In this article of ours, you will learn how to find Equivalent Rational Numbers by multiplication and division. Get to see solved examples in the coming modules.

Equivalent Rational Numbers by Multiplication

Let suppose a/b is a rational number and m is a non-zero integer then (a*m)/(b*m) is a rational number equivalent to a/b.

For instance, 16/20, 40/50, -56/-70, -96/-120 are equivalent fractions and are equal to the rational number 4/5.

On multiplying the numerator and denominator of a fraction with the same integer the fraction value doesn’t change.

Example: Fractions 4/8 and 16/32 are equivalent because the numerator and denominator can be obtained by multiplying with each of them with 4.

Also, -4/5 = -4*(-1)/5*(-1) = -4*(-2)/5*(-2) = -4*(-3)/5*(-3) and so on ……

If the denominator of a rational number is a negative integer then by using the above-mentioned property we can convert it to positive by multiplying the numerator and denominator by -1.
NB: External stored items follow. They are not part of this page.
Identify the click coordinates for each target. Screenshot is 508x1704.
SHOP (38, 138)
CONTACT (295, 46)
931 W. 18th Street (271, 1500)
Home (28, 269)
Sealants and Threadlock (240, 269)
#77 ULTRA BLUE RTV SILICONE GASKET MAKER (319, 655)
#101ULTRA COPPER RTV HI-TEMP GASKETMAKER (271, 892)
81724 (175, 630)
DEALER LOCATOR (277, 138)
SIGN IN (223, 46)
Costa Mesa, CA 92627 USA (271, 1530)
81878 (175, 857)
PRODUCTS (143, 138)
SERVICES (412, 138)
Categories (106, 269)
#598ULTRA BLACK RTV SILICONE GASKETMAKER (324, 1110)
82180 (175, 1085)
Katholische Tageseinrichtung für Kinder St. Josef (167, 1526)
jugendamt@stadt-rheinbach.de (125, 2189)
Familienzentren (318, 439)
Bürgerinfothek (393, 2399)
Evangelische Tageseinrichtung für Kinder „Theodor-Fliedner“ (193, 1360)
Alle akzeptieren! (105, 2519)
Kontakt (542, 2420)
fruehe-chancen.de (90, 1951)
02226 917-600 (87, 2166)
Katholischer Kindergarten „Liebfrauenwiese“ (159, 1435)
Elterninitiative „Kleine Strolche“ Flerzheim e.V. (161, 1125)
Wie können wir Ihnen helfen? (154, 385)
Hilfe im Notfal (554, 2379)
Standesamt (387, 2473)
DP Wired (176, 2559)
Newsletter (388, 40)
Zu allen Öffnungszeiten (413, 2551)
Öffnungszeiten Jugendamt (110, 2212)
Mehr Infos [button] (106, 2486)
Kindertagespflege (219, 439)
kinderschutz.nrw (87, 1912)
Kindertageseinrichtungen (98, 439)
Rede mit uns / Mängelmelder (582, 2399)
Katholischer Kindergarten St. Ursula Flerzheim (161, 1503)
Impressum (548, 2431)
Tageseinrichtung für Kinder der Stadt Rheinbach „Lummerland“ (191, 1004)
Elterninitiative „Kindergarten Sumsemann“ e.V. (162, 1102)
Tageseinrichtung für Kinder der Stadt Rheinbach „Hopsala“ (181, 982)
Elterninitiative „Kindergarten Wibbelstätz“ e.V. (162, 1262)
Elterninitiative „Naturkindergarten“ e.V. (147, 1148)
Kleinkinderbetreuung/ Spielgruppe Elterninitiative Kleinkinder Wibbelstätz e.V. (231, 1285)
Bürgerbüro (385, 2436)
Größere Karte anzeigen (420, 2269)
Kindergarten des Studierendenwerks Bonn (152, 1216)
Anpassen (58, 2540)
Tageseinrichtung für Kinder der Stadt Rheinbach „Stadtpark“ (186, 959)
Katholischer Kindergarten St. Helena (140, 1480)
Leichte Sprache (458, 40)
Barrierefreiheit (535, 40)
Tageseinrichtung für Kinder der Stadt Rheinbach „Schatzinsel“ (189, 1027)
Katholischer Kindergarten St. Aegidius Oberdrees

Example: 7/-5 = 7*(-1)/-5*(-1) = -7/5

Equivalent Rational Numbers by Division

If a/b is a rational number and m is the common divisor of a, b then (a÷m)/ (b÷m) is a rational number equivalent to a/b.

Rational Numbers -24/-30, -28/-35, 40/50, 60/75 are equivalent to the rational numbers 4/5.

24/32 = (24÷8)/(32÷8) = 3/4

Solved Examples

1. Find the Two Rational Numbers Equivalent to 4/7?

Solution:

4/7 = (4*4)/(7*4) = 16/28

4/7 = (4*7)/(7*7) = 28/49

Thus, the two rational numbers equivalent to 4/7 are 16/28 and 28/49.

2. Determine the smallest equivalent rational number of 100/125?

Solution:

100/125 = (100÷5)/(125÷5) = 20/25 = (20÷5)/(25÷5) = 4/5

Thus, the Equivalent Rational Number of 100/125 is 4/5.

3. Write down the following rational numbers with a positive denominator 4/-9, 11/-22, -17/-3?

Solution:

4/-9 = 4*(-1)/-9*(-1) = -4/9

11/-22 = 11*(-1)/-22*(-1) = -11/22

-17/-3 = -17*(-1)/-3*(-1) = 17/3

Therefore Rational Numbers 4/-9, 11/-22, -17/-3 changed with a positive denominator are -4/9, -11/22, 17/3.

4. Express -4/7 as a Rational Number with the numerator

(i) -16 (ii) 24

Solution:

(i) In order to make -4 as a rational number having the numerator -16 we first need to find a number when multiplied by results in -16.

Clearly, such number is (-16 )÷ (-4) = 4

Multiplying both the numerator and denominator with 4 we get

-4/7 = (-4*4)/(7*4) = -16/28

(ii) In order to make -4 as a rational number having the numerator 24 we first need to find a number when multiplied by results in 24.

Clearly, such number is (24 )÷ (-4) = -6

Multiplying both the numerator and denominator with -6 we get

-4/7 = (-4*-6)/(7*-6) = 24/-42

All the examples listed above are for Equivalent Rational Numbers.